→ **What needs to be done**: Could you set down, exactly as they stand, only the lines from the one containing "THROUGH THEATRE" through the end of the listing?

###

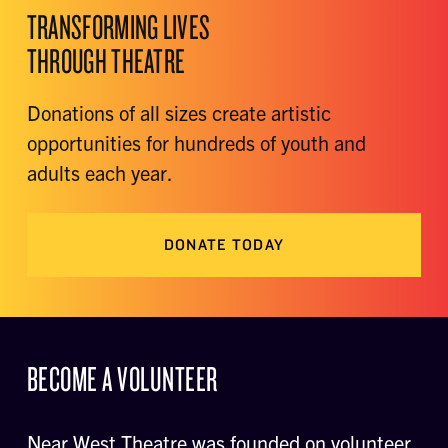
TRANSFORMING LIVES
THROUGH THEATRE
Donations of all sizes create artistic
opportunities for hundreds of youth and
adults each year.
DONATE TODAY
BECOME A VOLUNTEER
Near West Theatre was founded on volunteer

###

→ **Response**:
THROUGH THEATRE
Donations of all sizes create artistic
opportunities for hundreds of youth and
adults each year.
DONATE TODAY
BECOME A VOLUNTEER
Near West Theatre was founded on volunteer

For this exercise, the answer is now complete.